All our negative thoughts about each other, thoughts driven by feelings of resentment, revenge, hate, irritation, lust and rage—would be out in the open for everyone to see! All the plastic smiles we put on, the polite noises we make to please others at the cost of ourselves and the masks we wear for much of the time when in the presence of others in order to make a good impression or for fear of what they might say or think would serve no purpose at all. People would know us for what we truly are. No longer could we lie through our teeth about what exactly we think of and feel about them.

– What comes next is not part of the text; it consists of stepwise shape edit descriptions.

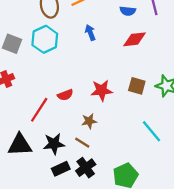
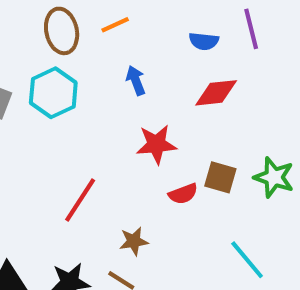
red star: (102, 90) -> (156, 144), moved
red semicircle: (65, 95) -> (183, 194), moved
red line: (39, 110) -> (80, 200), moved

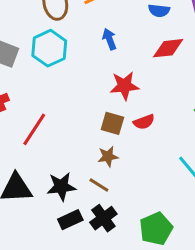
brown square: (220, 177) -> (112, 123), moved
red line: (80, 200) -> (34, 129), moved

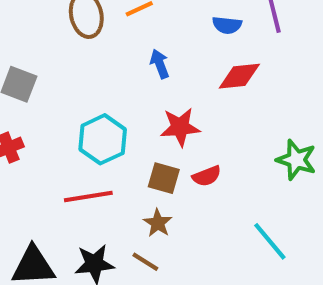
cyan hexagon: (49, 48) -> (103, 139), moved
red line: (34, 129) -> (88, 196), moved, turned 48
brown star: (108, 156) -> (158, 223), turned -30

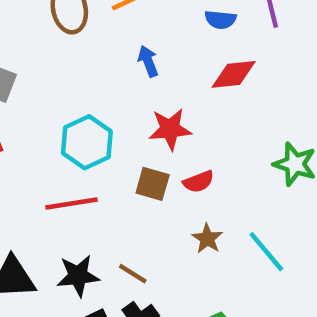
brown star: (158, 223) -> (207, 239), moved

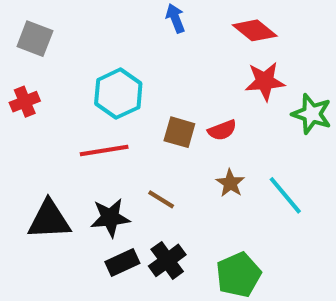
red diamond: (234, 74) -> (255, 30), turned 45
red star: (170, 129) -> (265, 81), moved
brown line: (133, 274) -> (161, 199), moved

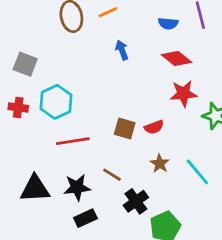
cyan hexagon: (118, 94) -> (56, 102), moved
red cross: (25, 102) -> (18, 107), turned 30
black cross: (167, 260) -> (136, 201), moved

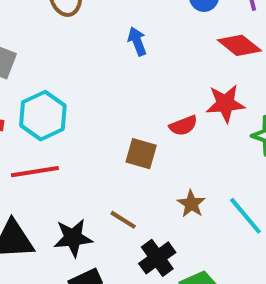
red diamond: (176, 58) -> (239, 45), moved
red semicircle: (154, 127) -> (183, 126), moved
red line: (73, 141) -> (35, 172), moved

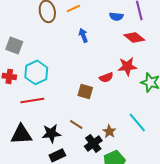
brown star: (191, 204) -> (109, 131), moved

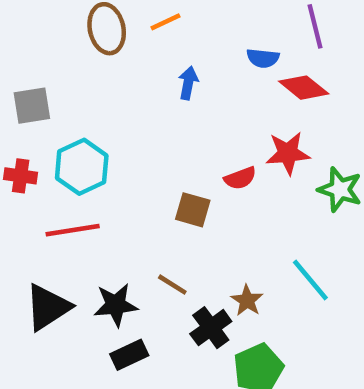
blue semicircle: (116, 16) -> (263, 58), moved
blue arrow: (83, 35) -> (188, 83), turned 32
gray square: (14, 45) -> (32, 106), turned -30
black triangle: (21, 134) -> (48, 307), turned -30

Imagine what that would mean for families, friendships and other human ties. We’d all be at each other throats— especially with those we think we are close to—if we really knew everything that others think of us! Parents would disown children if they came to know what their children sometimes feel about them. Children would sue their parents for cursing them in their minds and sometimes wishing that they hadn’t produced them. Almost every marriage would end up in instant divorce if husbands and wives came to know all the thoughts they harboured about each other. Members of religious communities who barely manage to tolerate each other’s existence might set about trying to exterminate each other if they learnt what thoughts actually underlay the facade of civility that they struggle to maintain. Imagine what politicians would do if they realized what their sycophants actually thought about them!
With computer monitors on our heads displaying our every thought, we’d at last be our natural selves. No longer would we need to put on a constant act, of speaking and acting contrary to what we think and feel simply to please or flatter others or out of fear. We could at last drop our pretences, because they’d no longer be of any use at all. What a relief, you might think. But the price of being so ‘honest’ and ‘open’ about what we truly think of others, positive as well as negative, would be the end of human civilization as we know it!
Just the other day, I read somewhere that almost 80% of the 60,000-odd thoughts that an average human being thinks on an average day are negative. That’s almost 50,000 negative thoughts, most of them repetitive, every day of our lives! Frightening, isn’t it?! Imagine if others came to know all the garbage we think about, including sometimes about them! We’d want the earth to swallow us up that very instant!
Thank God that God didn’t make us with screens on our heads that depicted all the negative thoughts that swirl about in our minds, day in and day out! I’d probably not be living to write these lines if He did!